I'm not sure if I'll play on the fall soccer team. Ideally the folks from volleyball would play soccer in the fall and I'd practice a lot and get good. I have some time to make a decision.

Wednesday, October 24, 2012

Vegetables

Some of my colleagues recently held an intervention for me at work... about my consumption of Chinese food and general lack of exercise. One comment was:

Alessandra, your lack of exercise and consumption of Chinese food has hurt me in the following ways: You never eat JustSalad with me anymore, you make me think I too can be just as amazing looking by not exercising, and worst of all, you come into work with Chinese food hangovers.

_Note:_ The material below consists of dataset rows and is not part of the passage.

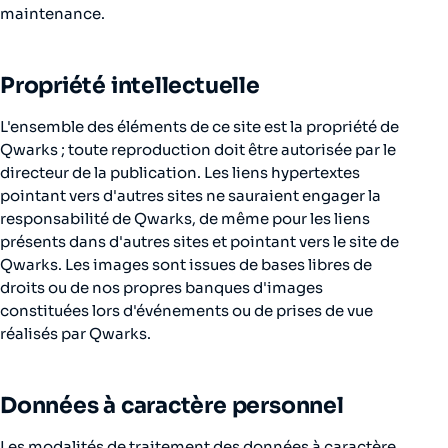
maintenance.
Propriété intellectuelle
L'ensemble des éléments de ce site est la propriété de
Qwarks ; toute reproduction doit être autorisée par le
directeur de la publication. Les liens hypertextes
pointant vers d'autres sites ne sauraient engager la
responsabilité de Qwarks, de même pour les liens
présents dans d'autres sites et pointant vers le site de
Qwarks. Les images sont issues de bases libres de
droits ou de nos propres banques d'images
constituées lors d'événements ou de prises de vue
réalisés par Qwarks.
Données à caractère personnel
Les modalités de traitement des données à caractère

This is the sign they brought when they staged the intervention.
So this was my response:

Thank you for my fitness and healthy eating intervention. I have already attended step aerobics today and hid some veggies in my pasta bolognese at lunch. I promise to make exercise and vegetables a regular part of my life. I will never give up the 40 oz Slurpee.

We use an internal social media platform at work so these are actually real posts back and forth.

Because I am a woman of my word, I went out and bought a bunch of frozen vegetables to make consuming things that are not bacon vegetables easy. Unfortunately, the vodka lost its home.

What do you mean the 1.5 liter of vodka no longer fits in the freezer?
Ugh.
I obviously prioritized eating the lightly sauced creamed spinach - it does exist! - but I've moved onto other Birds Eye products including the green beans. So effing easy. Toss the bag in the microwave for about 5 minutes (varies by microwave or so the package advises), wait for the bag to cool off so you don't burn your hand (I got in the shower to distract myself because I cannot be trusted not to touch hot things) throw your seasoning of choice on top, and then feel good about yourself for eating three servings of vegetables in one meal.

source
If you're like me, you take your sense of satisfaction to kickball and then celebrate with a trip to Dinosaur Bar-B-Que.